Data items
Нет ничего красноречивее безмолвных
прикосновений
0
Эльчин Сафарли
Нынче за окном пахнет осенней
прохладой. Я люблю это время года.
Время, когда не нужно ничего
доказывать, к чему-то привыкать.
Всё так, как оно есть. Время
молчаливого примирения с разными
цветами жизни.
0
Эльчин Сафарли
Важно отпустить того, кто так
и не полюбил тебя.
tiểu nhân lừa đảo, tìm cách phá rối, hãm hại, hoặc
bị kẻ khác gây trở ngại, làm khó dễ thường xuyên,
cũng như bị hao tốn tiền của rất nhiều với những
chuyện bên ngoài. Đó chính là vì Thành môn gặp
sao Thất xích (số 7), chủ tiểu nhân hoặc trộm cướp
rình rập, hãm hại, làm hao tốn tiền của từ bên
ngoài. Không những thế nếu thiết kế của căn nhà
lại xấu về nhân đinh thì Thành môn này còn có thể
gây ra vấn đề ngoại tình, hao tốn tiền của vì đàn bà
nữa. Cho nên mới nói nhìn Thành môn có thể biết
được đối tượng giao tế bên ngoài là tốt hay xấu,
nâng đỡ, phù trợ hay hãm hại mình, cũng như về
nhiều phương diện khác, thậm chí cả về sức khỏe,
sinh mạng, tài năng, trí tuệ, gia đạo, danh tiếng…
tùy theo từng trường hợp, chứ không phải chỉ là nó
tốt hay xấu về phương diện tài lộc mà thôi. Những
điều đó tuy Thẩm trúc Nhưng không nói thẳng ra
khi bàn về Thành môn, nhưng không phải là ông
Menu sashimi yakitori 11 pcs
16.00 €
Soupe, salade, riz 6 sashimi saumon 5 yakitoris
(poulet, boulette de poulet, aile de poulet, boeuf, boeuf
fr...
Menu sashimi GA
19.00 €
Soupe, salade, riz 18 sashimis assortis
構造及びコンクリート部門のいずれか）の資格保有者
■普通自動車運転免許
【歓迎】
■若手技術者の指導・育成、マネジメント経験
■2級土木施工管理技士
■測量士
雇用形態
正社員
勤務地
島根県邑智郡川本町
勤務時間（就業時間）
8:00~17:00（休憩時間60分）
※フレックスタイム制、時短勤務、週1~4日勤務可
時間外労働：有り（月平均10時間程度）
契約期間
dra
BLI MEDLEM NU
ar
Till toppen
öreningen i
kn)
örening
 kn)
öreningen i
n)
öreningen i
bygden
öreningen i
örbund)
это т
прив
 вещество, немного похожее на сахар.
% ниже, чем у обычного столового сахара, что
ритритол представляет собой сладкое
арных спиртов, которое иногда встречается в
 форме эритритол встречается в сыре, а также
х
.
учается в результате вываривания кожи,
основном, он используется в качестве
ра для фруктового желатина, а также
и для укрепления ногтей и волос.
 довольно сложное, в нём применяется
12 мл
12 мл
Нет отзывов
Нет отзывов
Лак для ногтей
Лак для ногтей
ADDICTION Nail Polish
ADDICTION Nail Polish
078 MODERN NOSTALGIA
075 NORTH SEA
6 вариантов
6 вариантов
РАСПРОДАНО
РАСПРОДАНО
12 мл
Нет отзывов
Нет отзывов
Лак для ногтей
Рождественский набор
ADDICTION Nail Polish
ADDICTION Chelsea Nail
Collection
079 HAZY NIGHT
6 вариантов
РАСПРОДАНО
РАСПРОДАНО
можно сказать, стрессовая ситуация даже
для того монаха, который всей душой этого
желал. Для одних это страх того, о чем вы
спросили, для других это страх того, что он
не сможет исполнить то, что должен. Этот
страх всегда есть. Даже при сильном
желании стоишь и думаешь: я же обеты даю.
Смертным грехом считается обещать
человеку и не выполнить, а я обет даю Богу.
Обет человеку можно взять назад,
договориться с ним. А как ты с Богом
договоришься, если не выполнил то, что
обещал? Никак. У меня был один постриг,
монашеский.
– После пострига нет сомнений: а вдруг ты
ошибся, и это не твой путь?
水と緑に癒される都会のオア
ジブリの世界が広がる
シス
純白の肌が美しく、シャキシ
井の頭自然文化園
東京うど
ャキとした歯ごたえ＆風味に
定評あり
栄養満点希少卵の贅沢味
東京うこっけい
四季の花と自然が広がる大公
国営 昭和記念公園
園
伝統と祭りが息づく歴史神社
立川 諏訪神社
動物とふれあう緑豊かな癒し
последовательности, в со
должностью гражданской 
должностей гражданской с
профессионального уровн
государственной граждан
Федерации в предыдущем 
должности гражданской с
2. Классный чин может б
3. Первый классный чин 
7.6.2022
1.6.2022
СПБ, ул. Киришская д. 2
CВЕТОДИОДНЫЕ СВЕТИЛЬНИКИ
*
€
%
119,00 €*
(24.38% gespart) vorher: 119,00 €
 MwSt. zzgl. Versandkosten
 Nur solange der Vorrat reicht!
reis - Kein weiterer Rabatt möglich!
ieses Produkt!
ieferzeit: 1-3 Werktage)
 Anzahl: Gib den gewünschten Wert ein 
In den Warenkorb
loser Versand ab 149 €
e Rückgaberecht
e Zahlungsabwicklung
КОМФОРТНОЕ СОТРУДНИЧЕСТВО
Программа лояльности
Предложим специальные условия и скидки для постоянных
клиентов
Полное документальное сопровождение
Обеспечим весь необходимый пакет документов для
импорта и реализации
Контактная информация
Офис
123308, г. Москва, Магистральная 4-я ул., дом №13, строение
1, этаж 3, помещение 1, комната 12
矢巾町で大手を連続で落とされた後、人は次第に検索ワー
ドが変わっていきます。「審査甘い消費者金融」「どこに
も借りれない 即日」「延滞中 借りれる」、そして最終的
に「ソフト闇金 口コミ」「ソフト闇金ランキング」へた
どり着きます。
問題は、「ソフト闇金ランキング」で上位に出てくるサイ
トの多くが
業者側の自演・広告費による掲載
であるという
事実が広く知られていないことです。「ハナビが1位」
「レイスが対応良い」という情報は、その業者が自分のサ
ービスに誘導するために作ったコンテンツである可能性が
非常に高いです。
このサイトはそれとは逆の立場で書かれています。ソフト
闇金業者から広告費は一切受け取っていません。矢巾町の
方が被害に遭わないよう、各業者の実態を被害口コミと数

#### [About this task]
Please find, in the entries above, every line where "Soupe" occurs, and copy it.

#### [Written solution]
Soupe, salade, riz 6 sashimi saumon 5 yakitoris
Soupe, salade, riz 18 sashimis assortis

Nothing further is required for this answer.